What to work on
Copy the data precisely, character for character, and leave out every picture.

Stored data entries
>>>

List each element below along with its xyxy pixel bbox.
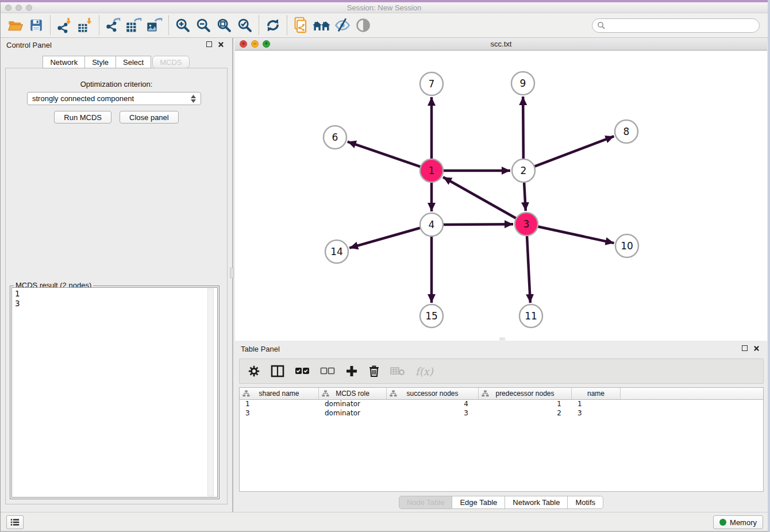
- hide-details-icon[interactable]: [332, 16, 353, 35]
- close-table-panel-icon[interactable]: [753, 345, 760, 352]
- tab-network-table[interactable]: Network Table: [505, 496, 568, 509]
- import-table-icon[interactable]: [75, 16, 95, 35]
- cell-name[interactable]: 3: [572, 409, 621, 418]
- memory-button[interactable]: Memory: [713, 515, 763, 529]
- show-details-icon[interactable]: [353, 16, 374, 35]
- cell-MCDS-role[interactable]: dominator: [319, 409, 387, 418]
- delete-table-icon[interactable]: [390, 366, 405, 376]
- table-row[interactable]: 3dominator323: [240, 409, 763, 418]
- network-window-titlebar[interactable]: × − + scc.txt: [235, 38, 767, 51]
- toolbar-separator: [259, 16, 259, 35]
- mcds-result-text: 1 3: [15, 289, 20, 309]
- tab-edge-table[interactable]: Edge Table: [452, 496, 505, 509]
- save-session-icon[interactable]: [26, 16, 47, 35]
- tab-mcds[interactable]: MCDS: [152, 56, 189, 68]
- node-1[interactable]: 1: [420, 159, 443, 182]
- node-7[interactable]: 7: [420, 72, 443, 95]
- edge-3-11[interactable]: [527, 236, 530, 303]
- search-field-wrap: [592, 18, 760, 33]
- cell-successor-nodes[interactable]: 3: [387, 409, 479, 418]
- cell-name[interactable]: 1: [572, 400, 621, 409]
- column-header-successor-nodes[interactable]: successor nodes: [387, 388, 479, 399]
- node-label-8: 8: [623, 126, 630, 137]
- edge-3-1[interactable]: [443, 177, 517, 218]
- edge-2-9[interactable]: [523, 97, 523, 159]
- tab-style[interactable]: Style: [84, 56, 116, 68]
- edge-4-14[interactable]: [349, 228, 421, 248]
- close-panel-icon[interactable]: [218, 41, 224, 48]
- zoom-in-icon[interactable]: [172, 16, 193, 35]
- node-label-9: 9: [520, 78, 526, 89]
- node-15[interactable]: 15: [420, 304, 443, 327]
- column-header-predecessor-nodes[interactable]: predecessor nodes: [479, 388, 572, 399]
- zoom-selected-icon[interactable]: [234, 16, 255, 35]
- cell-predecessor-nodes[interactable]: 2: [479, 409, 572, 418]
- column-header-MCDS-role[interactable]: MCDS role: [319, 388, 387, 399]
- node-14[interactable]: 14: [325, 240, 348, 263]
- function-builder-icon[interactable]: f(x): [415, 365, 433, 377]
- export-table-icon[interactable]: [124, 16, 144, 35]
- task-history-button[interactable]: [6, 515, 24, 529]
- float-table-panel-icon[interactable]: [742, 345, 748, 351]
- column-header-name[interactable]: name: [572, 388, 621, 399]
- result-scrollbar[interactable]: [207, 288, 214, 496]
- split-panel-icon[interactable]: [271, 365, 284, 377]
- cell-shared-name[interactable]: 1: [240, 400, 319, 409]
- memory-status-icon: [719, 519, 726, 526]
- node-6[interactable]: 6: [324, 126, 346, 149]
- tab-select[interactable]: Select: [116, 56, 151, 68]
- delete-column-icon[interactable]: [368, 365, 380, 377]
- table-settings-icon[interactable]: [248, 365, 260, 377]
- import-network-icon[interactable]: [54, 16, 75, 35]
- edge-4-3[interactable]: [443, 224, 513, 225]
- node-8[interactable]: 8: [615, 120, 638, 143]
- add-column-icon[interactable]: [345, 365, 358, 377]
- node-4[interactable]: 4: [420, 213, 443, 236]
- control-panel-tabs: NetworkStyleSelectMCDS: [1, 56, 232, 68]
- app-titlebar: Session: New Session: [1, 2, 768, 13]
- zoom-fit-icon[interactable]: [214, 16, 234, 35]
- tab-network[interactable]: Network: [43, 56, 85, 68]
- node-2[interactable]: 2: [512, 159, 535, 182]
- new-network-from-selection-icon[interactable]: [291, 16, 311, 35]
- toolbar-separator: [50, 16, 51, 35]
- graphics-details-icon[interactable]: [311, 16, 332, 35]
- select-spinner-icon: [191, 95, 196, 103]
- node-9[interactable]: 9: [511, 72, 534, 95]
- open-session-icon[interactable]: [5, 16, 26, 35]
- control-panel-title: Control Panel: [6, 41, 52, 49]
- apply-layout-icon[interactable]: [263, 16, 283, 35]
- node-10[interactable]: 10: [615, 234, 638, 257]
- table-row[interactable]: 1dominator411: [240, 400, 763, 409]
- tab-node-table[interactable]: Node Table: [399, 496, 453, 509]
- edge-3-10[interactable]: [538, 226, 614, 243]
- network-canvas[interactable]: 7968124314101511: [235, 51, 767, 341]
- float-panel-icon[interactable]: [206, 41, 212, 47]
- window-resize-handle[interactable]: [499, 338, 505, 340]
- search-input[interactable]: [592, 18, 760, 33]
- edge-2-8[interactable]: [534, 136, 614, 167]
- cell-MCDS-role[interactable]: dominator: [319, 400, 387, 409]
- node-label-2: 2: [521, 165, 527, 176]
- node-label-10: 10: [621, 240, 633, 252]
- zoom-out-icon[interactable]: [193, 16, 214, 35]
- cell-predecessor-nodes[interactable]: 1: [479, 400, 572, 409]
- column-header-shared-name[interactable]: shared name: [240, 388, 319, 399]
- run-mcds-button[interactable]: Run MCDS: [54, 111, 111, 124]
- select-all-icon[interactable]: [295, 367, 310, 375]
- mcds-result-box[interactable]: 1 3: [11, 287, 218, 498]
- criterion-select[interactable]: strongly connected component: [27, 92, 201, 105]
- close-panel-button[interactable]: Close panel: [120, 111, 179, 124]
- cell-shared-name[interactable]: 3: [240, 409, 319, 418]
- export-image-icon[interactable]: [144, 16, 165, 35]
- export-network-icon[interactable]: [103, 16, 124, 35]
- node-11[interactable]: 11: [519, 304, 542, 327]
- panel-splitter-handle[interactable]: [230, 268, 234, 278]
- deselect-all-icon[interactable]: [320, 367, 335, 375]
- edge-2-3[interactable]: [524, 182, 526, 211]
- edge-1-6[interactable]: [348, 142, 421, 167]
- cell-successor-nodes[interactable]: 4: [387, 400, 479, 409]
- tab-motifs[interactable]: Motifs: [567, 496, 603, 509]
- node-3[interactable]: 3: [515, 213, 538, 236]
- toolbar-separator: [168, 16, 169, 35]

<<<

Result
List each element below along with its xyxy pixel bbox.
- hide-details-icon[interactable]: [332, 16, 353, 35]
- close-table-panel-icon[interactable]: [753, 345, 760, 352]
- tab-network-table[interactable]: Network Table: [505, 496, 568, 509]
- import-table-icon[interactable]: [75, 16, 95, 35]
- cell-name[interactable]: 3: [572, 409, 621, 418]
- memory-button[interactable]: Memory: [713, 515, 763, 529]
- show-details-icon[interactable]: [353, 16, 374, 35]
- cell-MCDS-role[interactable]: dominator: [319, 409, 387, 418]
- delete-table-icon[interactable]: [390, 366, 405, 376]
- table-row[interactable]: 3dominator323: [240, 409, 763, 418]
- network-window-titlebar[interactable]: × − + scc.txt: [235, 38, 767, 51]
- toolbar-separator: [259, 16, 259, 35]
- mcds-result-text: 1 3: [15, 289, 20, 309]
- tab-edge-table[interactable]: Edge Table: [452, 496, 505, 509]
- save-session-icon[interactable]: [26, 16, 47, 35]
- tab-mcds[interactable]: MCDS: [152, 56, 189, 68]
- node-1[interactable]: 1: [420, 159, 443, 182]
- node-7[interactable]: 7: [420, 72, 443, 95]
- edge-3-11[interactable]: [527, 236, 530, 303]
- search-field-wrap: [592, 18, 760, 33]
- cell-successor-nodes[interactable]: 3: [387, 409, 479, 418]
- cell-name[interactable]: 1: [572, 400, 621, 409]
- column-header-successor-nodes[interactable]: successor nodes: [387, 388, 479, 399]
- node-label-8: 8: [623, 126, 630, 137]
- edge-3-1[interactable]: [443, 177, 517, 218]
- edge-2-9[interactable]: [523, 97, 523, 159]
- tab-style[interactable]: Style: [84, 56, 116, 68]
- edge-4-14[interactable]: [349, 228, 421, 248]
- close-panel-icon[interactable]: [218, 41, 224, 48]
- zoom-in-icon[interactable]: [172, 16, 193, 35]
- node-label-9: 9: [520, 78, 526, 89]
- node-15[interactable]: 15: [420, 304, 443, 327]
- column-header-predecessor-nodes[interactable]: predecessor nodes: [479, 388, 572, 399]
- zoom-selected-icon[interactable]: [234, 16, 255, 35]
- cell-predecessor-nodes[interactable]: 2: [479, 409, 572, 418]
- column-header-MCDS-role[interactable]: MCDS role: [319, 388, 387, 399]
- node-14[interactable]: 14: [325, 240, 348, 263]
- function-builder-icon[interactable]: f(x): [415, 365, 433, 377]
- export-table-icon[interactable]: [124, 16, 144, 35]
- task-history-button[interactable]: [6, 515, 24, 529]
- float-table-panel-icon[interactable]: [742, 345, 748, 351]
- column-header-name[interactable]: name: [572, 388, 621, 399]
- result-scrollbar[interactable]: [207, 288, 214, 496]
- split-panel-icon[interactable]: [271, 365, 284, 377]
- cell-shared-name[interactable]: 1: [240, 400, 319, 409]
- memory-status-icon: [719, 519, 726, 526]
- node-6[interactable]: 6: [324, 126, 346, 149]
- tab-select[interactable]: Select: [116, 56, 151, 68]
- delete-column-icon[interactable]: [368, 365, 380, 377]
- table-settings-icon[interactable]: [248, 365, 260, 377]
- import-network-icon[interactable]: [54, 16, 75, 35]
- edge-4-3[interactable]: [443, 224, 513, 225]
- node-8[interactable]: 8: [615, 120, 638, 143]
- add-column-icon[interactable]: [345, 365, 358, 377]
- node-4[interactable]: 4: [420, 213, 443, 236]
- control-panel-tabs: NetworkStyleSelectMCDS: [1, 56, 232, 68]
- app-titlebar: Session: New Session: [1, 2, 768, 13]
- zoom-fit-icon[interactable]: [214, 16, 234, 35]
- tab-network[interactable]: Network: [43, 56, 85, 68]
- node-2[interactable]: 2: [512, 159, 535, 182]
- new-network-from-selection-icon[interactable]: [291, 16, 311, 35]
- toolbar-separator: [50, 16, 51, 35]
- graphics-details-icon[interactable]: [311, 16, 332, 35]
- select-spinner-icon: [191, 95, 196, 103]
- node-9[interactable]: 9: [511, 72, 534, 95]
- open-session-icon[interactable]: [5, 16, 26, 35]
- control-panel-title: Control Panel: [6, 41, 52, 49]
- apply-layout-icon[interactable]: [263, 16, 283, 35]
- node-10[interactable]: 10: [615, 234, 638, 257]
- table-row[interactable]: 1dominator411: [240, 400, 763, 409]
- tab-node-table[interactable]: Node Table: [399, 496, 453, 509]
- edge-3-10[interactable]: [538, 226, 614, 243]
- network-canvas[interactable]: 7968124314101511: [235, 51, 767, 341]
- float-panel-icon[interactable]: [206, 41, 212, 47]
- window-resize-handle[interactable]: [499, 338, 505, 340]
- search-input[interactable]: [592, 18, 760, 33]
- edge-2-8[interactable]: [534, 136, 614, 167]
- cell-MCDS-role[interactable]: dominator: [319, 400, 387, 409]
- node-label-2: 2: [521, 165, 527, 176]
- node-label-10: 10: [621, 240, 633, 252]
- zoom-out-icon[interactable]: [193, 16, 214, 35]
- cell-predecessor-nodes[interactable]: 1: [479, 400, 572, 409]
- column-header-shared-name[interactable]: shared name: [240, 388, 319, 399]
- run-mcds-button[interactable]: Run MCDS: [54, 111, 111, 124]
- select-all-icon[interactable]: [295, 367, 310, 375]
- mcds-result-box[interactable]: 1 3: [11, 287, 218, 498]
- criterion-select[interactable]: strongly connected component: [27, 92, 201, 105]
- close-panel-button[interactable]: Close panel: [120, 111, 179, 124]
- cell-shared-name[interactable]: 3: [240, 409, 319, 418]
- export-image-icon[interactable]: [144, 16, 165, 35]
- export-network-icon[interactable]: [103, 16, 124, 35]
- node-11[interactable]: 11: [519, 304, 542, 327]
- panel-splitter-handle[interactable]: [230, 268, 234, 278]
- deselect-all-icon[interactable]: [320, 367, 335, 375]
- edge-2-3[interactable]: [524, 182, 526, 211]
- edge-1-6[interactable]: [348, 142, 421, 167]
- cell-successor-nodes[interactable]: 4: [387, 400, 479, 409]
- tab-motifs[interactable]: Motifs: [567, 496, 603, 509]
- node-3[interactable]: 3: [515, 213, 538, 236]
- toolbar-separator: [168, 16, 169, 35]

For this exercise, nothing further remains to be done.